Organic Vineyard Fertilization: Soil Carbon and Nitrogen in Southern Brazil

In recent years, vineyard areas in organic production system have been increasing significatively, in both develop and developing nations. This trend aligns with the growing concerns of people and governments. They are increasingly worried about health issues and the environmental impact of conventional agriculture and horticulture. In contrast, agroecology and organic fertilization have the potential to offer safe products and promote carbon (C) sequestration in the soil. The latter benefit is also a crucial strategy to mitigate the climate effects of greenhouse gas emissions. This aligns with the UN's guidelines for carbon-neutral production systems However, in vineyard agroecosystems, there is limited technical information about the impact of organic fertilizers and plant CO₂ fixation on carbon levels. This is especially true in subtropical climates.
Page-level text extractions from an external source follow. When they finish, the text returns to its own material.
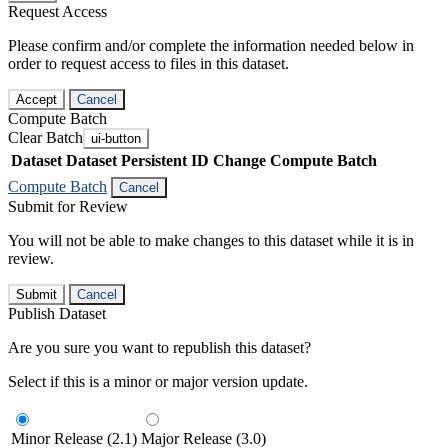
Request Access
Please confirm and/or complete the information needed below in
order to request access to files in this dataset.
Accept
Cancel
Compute Batch
Clear Batch
ui-button
Dataset
Dataset Persistent ID
Change Compute Batch
Compute Batch
Cancel
Submit for Review
You will not be able to make changes to this dataset while it is in
review.
Submit
Cancel
Publish Dataset
Are you sure you want to republish this dataset?
Select if this is a minor or major version update.
Minor Release (2.1)
Major Release (3.0)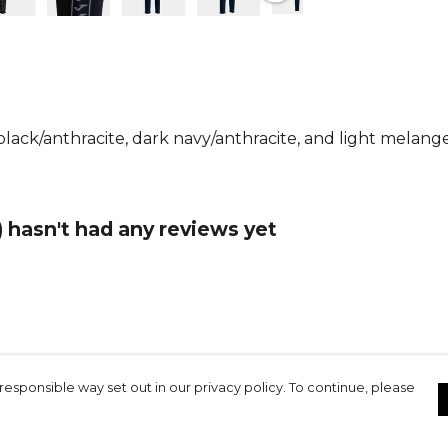
comfortable 
waistband wi
secure, cust
freedom of 
running and 
lack/anthracite, dark navy/anthracite, and light melange
Practicality
ideal for saf
or your phon
embroidered
 hasn't had any reviews yet
functional d
Whether you
enjoying out
Pants delive
modern styl
your activew
responsible way set out in our privacy policy. To continue, please
Product De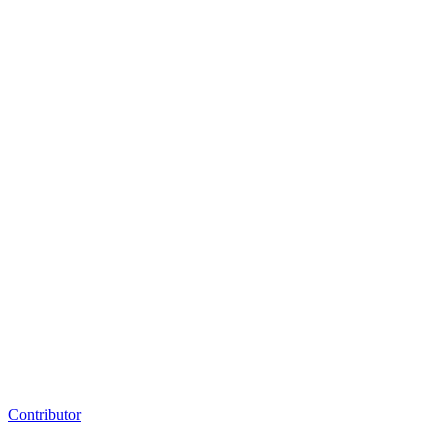
Contributor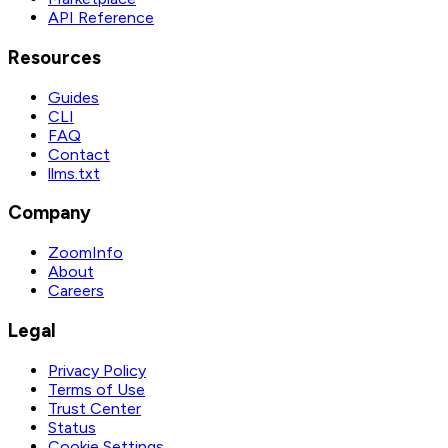
API Reference
Resources
Guides
CLI
FAQ
Contact
llms.txt
Company
ZoomInfo
About
Careers
Legal
Privacy Policy
Terms of Use
Trust Center
Status
Cookie Settings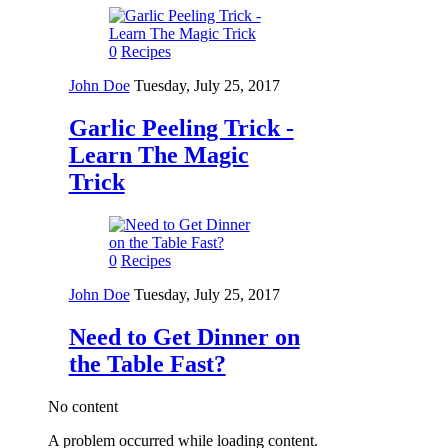
0
Recipes
John Doe
Tuesday, July 25, 2017
Garlic Peeling Trick -
Learn The Magic
Trick
0
Recipes
John Doe
Tuesday, July 25, 2017
Need to Get Dinner on
the Table Fast?
No content
A problem occurred while loading content.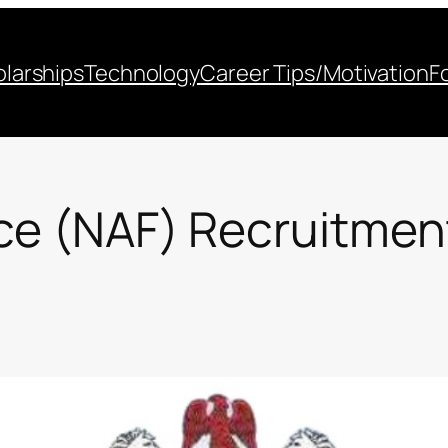
larships
Technology
Career Tips/Motivation
F
rce (NAF) Recruitme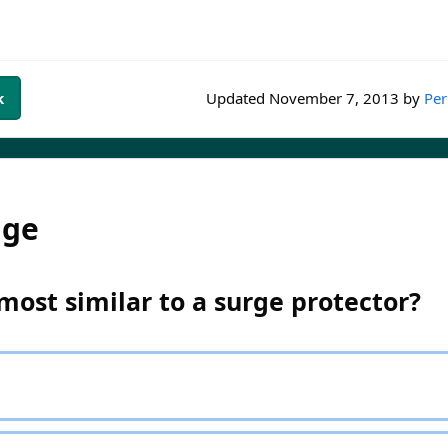
k
Updated
November 7, 2013
by
Per
dge
most similar to a surge protector?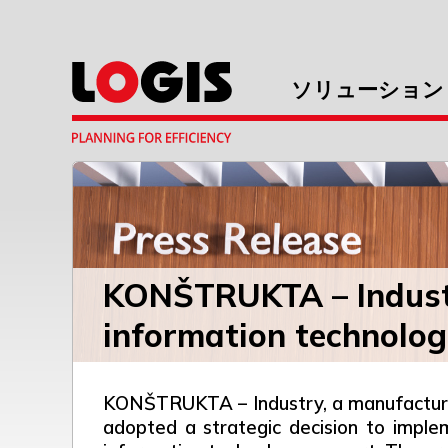
ソリューション
KONŠTRUKTA – Industr
information technolog
KONŠTRUKTA – Industry, a manufacturer 
adopted a strategic decision to imple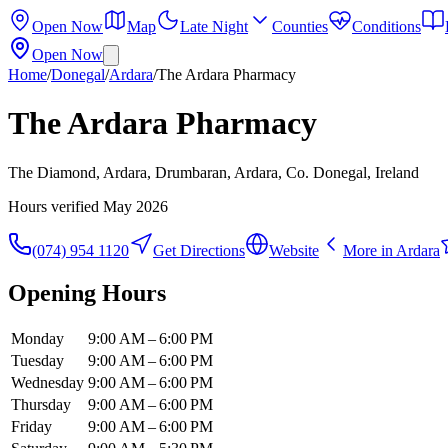
Open Now
Map
Late Night
Counties
Conditions
Open Now
Home
/
Donegal
/
Ardara
/
The Ardara Pharmacy
The Ardara Pharmacy
The Diamond, Ardara, Drumbaran, Ardara, Co. Donegal, Ireland
Hours verified
May 2026
(074) 954 1120
Get Directions
Website
More in
Ardara
Opening Hours
Monday
9:00 AM – 6:00 PM
Tuesday
9:00 AM – 6:00 PM
Wednesday
9:00 AM – 6:00 PM
Thursday
9:00 AM – 6:00 PM
Friday
9:00 AM – 6:00 PM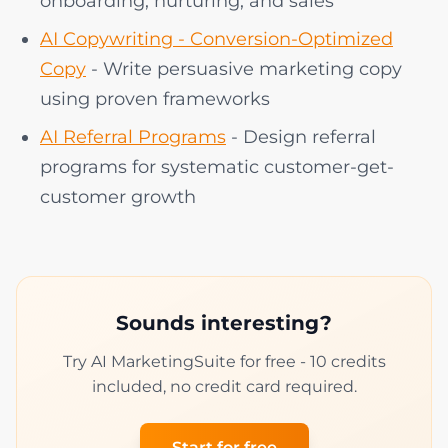
onboarding, nurturing, and sales
AI Copywriting - Conversion-Optimized
Copy
- Write persuasive marketing copy
using proven frameworks
AI Referral Programs
- Design referral
programs for systematic customer-get-
customer growth
Sounds interesting?
Try AI MarketingSuite for free - 10 credits
included, no credit card required.
Start for free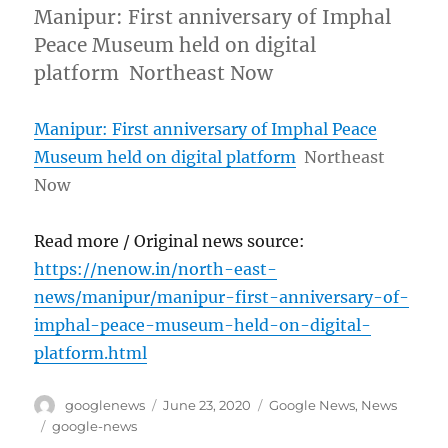
Manipur: First anniversary of Imphal
Peace Museum held on digital
platform Northeast Now
Manipur: First anniversary of Imphal Peace
Museum held on digital platform
Northeast
Now
Read more / Original news source:
https://nenow.in/north-east-
news/manipur/manipur-first-anniversary-of-
imphal-peace-museum-held-on-digital-
platform.html
Author
Posted
Categories
googlenews
June 23, 2020
Google News
,
News
on
Tags
google-news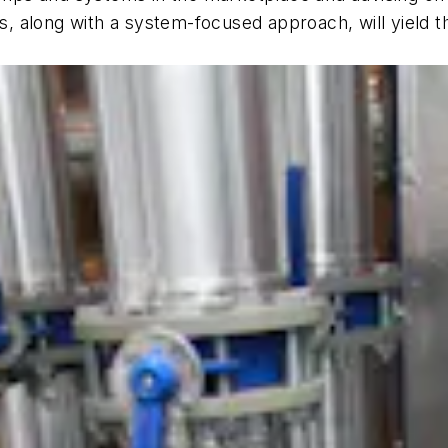
, along with a system-focused approach, will yield 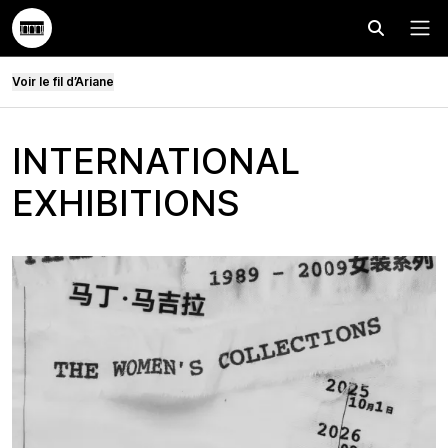
Effectuer
Menu
Voir le fil d’Ariane
INTERNATIONAL
EXHIBITIONS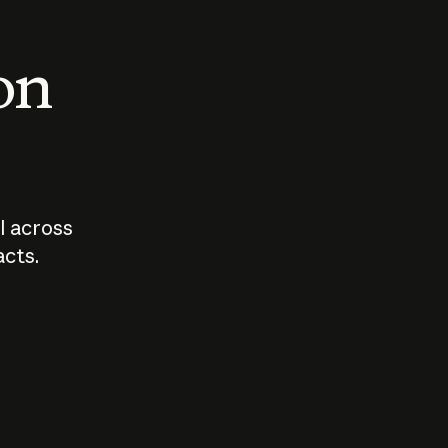
 on
I across
acts.
Who should
How sho
govern AI?
I use A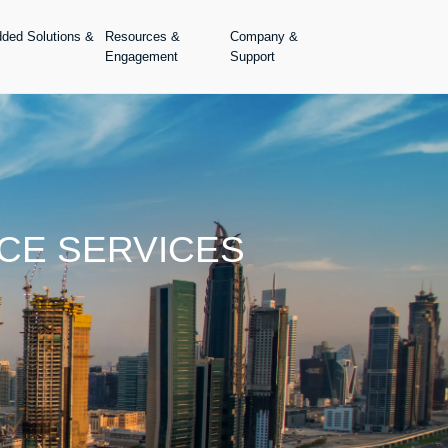
dded Solutions &
Resources &
Company &
Engagement
Support
CE SERVICES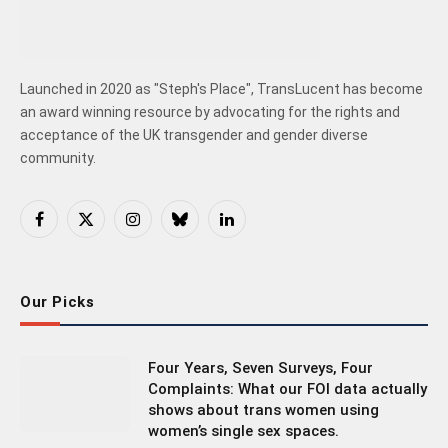
Launched in 2020 as "Steph's Place", TransLucent has become
an award winning resource by advocating for the rights and
acceptance of the UK transgender and gender diverse
community.
Facebook
X
Instagram
Bluesky
LinkedIn
(Twitter)
Our Picks
Four Years, Seven Surveys, Four
Complaints: What our FOI data actually
shows about trans women using
women’s single sex spaces.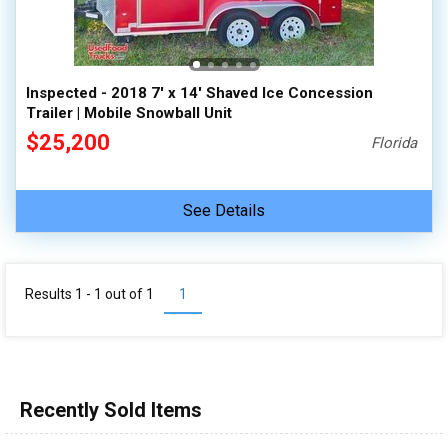
Inspected - 2018 7' x 14' Shaved Ice Concession
Trailer | Mobile Snowball Unit
$25,200
Florida
See Details
Results 1 - 1 out of
1
1
Recently Sold Items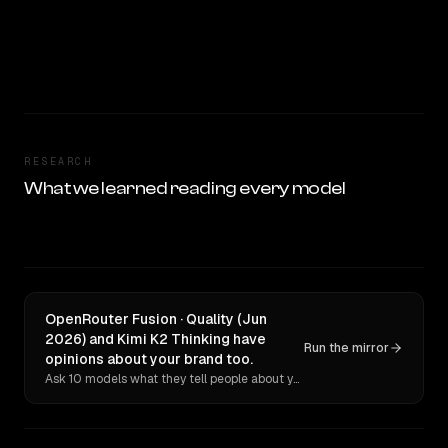
RESEARCH
What we learned reading every model
OpenRouter Fusion · Quality (Jun
2026) and Kimi K2 Thinking have
Run the mirror
opinions about your brand too.
Ask 10 models what they tell people about you. Verbatim receipts.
Therefore, this research aimed to evaluate how different fertilization systems affect soil organic carbon (SOC) and soil organic nitrogen (SON). An experiment was set up in a commercial organic vineyard with two different cultivars: ‘Isabella’ (Vitis labrusca x V. vinifera) and ‘Chardonnay’ (V. vinifera), in Veranópolis (Cfa climate), in Southern Brazil. The soil in the experiment was classified as Cambisol (WRB). Since 2020, the following fertilization systems have been applied yearly: no fertilization (T), grape pomace vermicompost (GPV), grape pomace compost (GPC), GPV plus mineral fertilizers (GPV+MF), GPC plus mineral fertilizers (GPC+MF), and mineral fertilizers only (MF). The organic fertilizers were applied in the dose of 40 kg of N ha^-1, on the surface beneath grapevine canopies. The mineral fertilizers consisted of natural phosphate and potassium sulphate, in the doses of 160 and 100 kg ha^-1 of P₂O₅ and K₂O, respectively. In 2023, soil samples were collected from 0 to 5, 5 to 10, 10 to 20 and 20 to 40 cm layers, at bud burst (August), and analyzed for SOC and SON, via combustion followed by gas chromatography. No fertilization system increased SOC or SON in layers up until 20 cm deep after three years of treatment. In 20 to 40 cm layer, there was variability among treatments; however, that is probably main to natural variation. Mean C:N ratio of soil organic matter was 12,0. In light of this, we suggest the evaluation of SOC and SON after a longer period of treatment application, since their low increase in humid subtropical regions, which presents hot and wet summers.